Question

When dividing (x^3 - 6x^2 - 8x - 19) by (x + 1), what is the quotient?

A) x^2 - 7x + 1
B) x^2 - 7x - 11
C) x^2 - 5x - 11
D) x^2 - 5x + 1

Answer 1

The quotient when dividing (x^3 - 6x^2 - 8x - 19) by (x + 1) using synthetic division is x^2 - 7x + 1, which corresponds to option A.

Step-by-step explanation:

The student is asking to find the quotient when dividing the polynomial (x3 - 6x2 - 8x - 19) by the binomial (x + 1). To solve this, we can use either polynomial long division or synthetic division.

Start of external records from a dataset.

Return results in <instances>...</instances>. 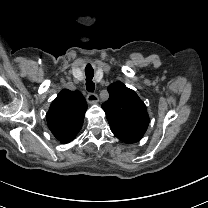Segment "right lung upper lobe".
Wrapping results in <instances>:
<instances>
[{
  "label": "right lung upper lobe",
  "instance_id": "cb5924a9",
  "mask_svg": "<svg viewBox=\"0 0 208 208\" xmlns=\"http://www.w3.org/2000/svg\"><path fill=\"white\" fill-rule=\"evenodd\" d=\"M87 103L79 91L63 89L46 114L48 127L63 144L74 139L82 128Z\"/></svg>",
  "mask_w": 208,
  "mask_h": 208
}]
</instances>
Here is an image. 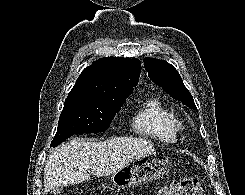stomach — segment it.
Instances as JSON below:
<instances>
[{
  "label": "stomach",
  "mask_w": 245,
  "mask_h": 195,
  "mask_svg": "<svg viewBox=\"0 0 245 195\" xmlns=\"http://www.w3.org/2000/svg\"><path fill=\"white\" fill-rule=\"evenodd\" d=\"M171 162L167 157L157 153L135 159L111 176V182L121 189L137 184L158 180L167 175Z\"/></svg>",
  "instance_id": "stomach-1"
}]
</instances>
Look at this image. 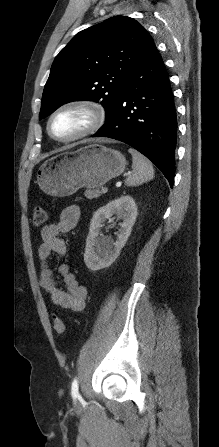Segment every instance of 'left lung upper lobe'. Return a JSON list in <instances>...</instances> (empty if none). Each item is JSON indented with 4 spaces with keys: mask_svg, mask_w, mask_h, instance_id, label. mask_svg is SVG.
<instances>
[{
    "mask_svg": "<svg viewBox=\"0 0 219 447\" xmlns=\"http://www.w3.org/2000/svg\"><path fill=\"white\" fill-rule=\"evenodd\" d=\"M151 36L137 21L116 16L79 32L56 56L39 118L75 100L101 101L107 118Z\"/></svg>",
    "mask_w": 219,
    "mask_h": 447,
    "instance_id": "5c2ea615",
    "label": "left lung upper lobe"
}]
</instances>
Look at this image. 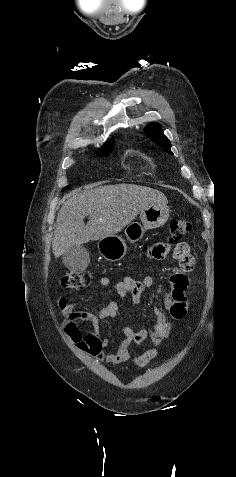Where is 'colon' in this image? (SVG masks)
Here are the masks:
<instances>
[{
	"mask_svg": "<svg viewBox=\"0 0 236 477\" xmlns=\"http://www.w3.org/2000/svg\"><path fill=\"white\" fill-rule=\"evenodd\" d=\"M192 229L193 226L189 221L184 219H173L170 222L168 243H178L179 240L190 234ZM188 251L189 248L180 246V243H178L174 249V255L175 257L180 258L181 256L186 255ZM61 285L67 289H83L87 285V278L80 272L69 271L62 276Z\"/></svg>",
	"mask_w": 236,
	"mask_h": 477,
	"instance_id": "obj_1",
	"label": "colon"
}]
</instances>
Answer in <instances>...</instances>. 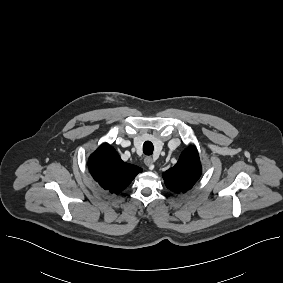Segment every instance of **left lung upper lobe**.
<instances>
[{"label": "left lung upper lobe", "instance_id": "1", "mask_svg": "<svg viewBox=\"0 0 283 283\" xmlns=\"http://www.w3.org/2000/svg\"><path fill=\"white\" fill-rule=\"evenodd\" d=\"M199 155L194 146L189 147L179 157L177 164L163 173L165 185L174 193L186 192L201 175Z\"/></svg>", "mask_w": 283, "mask_h": 283}]
</instances>
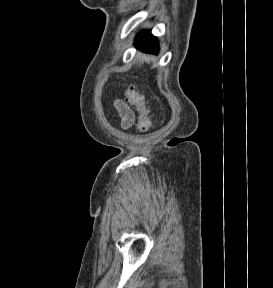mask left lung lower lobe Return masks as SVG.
<instances>
[{
  "mask_svg": "<svg viewBox=\"0 0 273 288\" xmlns=\"http://www.w3.org/2000/svg\"><path fill=\"white\" fill-rule=\"evenodd\" d=\"M135 45L144 52L158 53L159 51L157 39L151 35L150 30L138 34Z\"/></svg>",
  "mask_w": 273,
  "mask_h": 288,
  "instance_id": "0a47b994",
  "label": "left lung lower lobe"
}]
</instances>
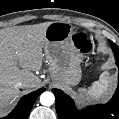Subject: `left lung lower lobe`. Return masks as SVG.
<instances>
[{
	"label": "left lung lower lobe",
	"instance_id": "0a47b994",
	"mask_svg": "<svg viewBox=\"0 0 119 119\" xmlns=\"http://www.w3.org/2000/svg\"><path fill=\"white\" fill-rule=\"evenodd\" d=\"M119 68V47L109 41ZM59 119H119V84L113 98L106 104L94 105L77 110L74 101L59 89L52 90Z\"/></svg>",
	"mask_w": 119,
	"mask_h": 119
}]
</instances>
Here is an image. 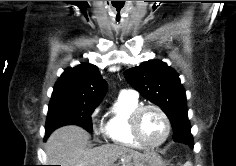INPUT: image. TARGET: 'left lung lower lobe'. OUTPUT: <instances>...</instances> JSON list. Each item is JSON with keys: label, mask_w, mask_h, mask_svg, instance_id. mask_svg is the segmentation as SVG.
I'll return each mask as SVG.
<instances>
[{"label": "left lung lower lobe", "mask_w": 236, "mask_h": 166, "mask_svg": "<svg viewBox=\"0 0 236 166\" xmlns=\"http://www.w3.org/2000/svg\"><path fill=\"white\" fill-rule=\"evenodd\" d=\"M171 124L174 132L173 140L175 142L185 143L193 147V138L187 124L182 123L181 121H174Z\"/></svg>", "instance_id": "obj_1"}]
</instances>
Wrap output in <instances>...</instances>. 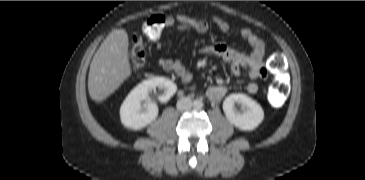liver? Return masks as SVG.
I'll return each instance as SVG.
<instances>
[{
  "instance_id": "1",
  "label": "liver",
  "mask_w": 365,
  "mask_h": 180,
  "mask_svg": "<svg viewBox=\"0 0 365 180\" xmlns=\"http://www.w3.org/2000/svg\"><path fill=\"white\" fill-rule=\"evenodd\" d=\"M128 34L113 30L100 45L90 64L88 91L96 102L106 100L131 75Z\"/></svg>"
}]
</instances>
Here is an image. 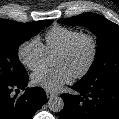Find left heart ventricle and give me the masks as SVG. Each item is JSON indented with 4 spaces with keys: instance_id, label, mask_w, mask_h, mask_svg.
Returning a JSON list of instances; mask_svg holds the SVG:
<instances>
[{
    "instance_id": "left-heart-ventricle-1",
    "label": "left heart ventricle",
    "mask_w": 119,
    "mask_h": 119,
    "mask_svg": "<svg viewBox=\"0 0 119 119\" xmlns=\"http://www.w3.org/2000/svg\"><path fill=\"white\" fill-rule=\"evenodd\" d=\"M90 56V45L87 41H82L69 56L58 55L55 65L69 69L73 75L79 72L87 63Z\"/></svg>"
}]
</instances>
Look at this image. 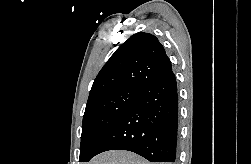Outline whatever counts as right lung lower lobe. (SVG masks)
Wrapping results in <instances>:
<instances>
[{"label": "right lung lower lobe", "instance_id": "98d812e1", "mask_svg": "<svg viewBox=\"0 0 251 164\" xmlns=\"http://www.w3.org/2000/svg\"><path fill=\"white\" fill-rule=\"evenodd\" d=\"M139 89L136 101L100 138L85 162L116 149L132 151L150 162H175L178 93L172 69Z\"/></svg>", "mask_w": 251, "mask_h": 164}]
</instances>
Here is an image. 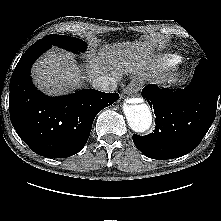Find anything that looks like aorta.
Segmentation results:
<instances>
[{"mask_svg":"<svg viewBox=\"0 0 221 221\" xmlns=\"http://www.w3.org/2000/svg\"><path fill=\"white\" fill-rule=\"evenodd\" d=\"M123 112L129 127L134 132L143 133L150 128L152 124V115L147 104H124Z\"/></svg>","mask_w":221,"mask_h":221,"instance_id":"762f6f07","label":"aorta"}]
</instances>
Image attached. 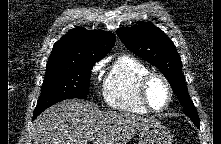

Using synthetic division, we first write the coefficients of the dividend: 1 (for x3), -6 (for -6x2), -8 (for -8x), and -19 (as the constant term). The zero of the divisor, x + 1, is -1. We then perform synthetic division:

1. Bring down the 1.
2. Multiply -1 by 1 and write the result (-1) under -6 and add them to get -7.
3. Multiply -1 by -7 and add the result to -8 to get 1.
4. Multiply -1 by 1 and add the result to -19 to get -20, which is the remainder.

The resulting quotient is therefore x2 - 7x + 1, which corresponds to option A.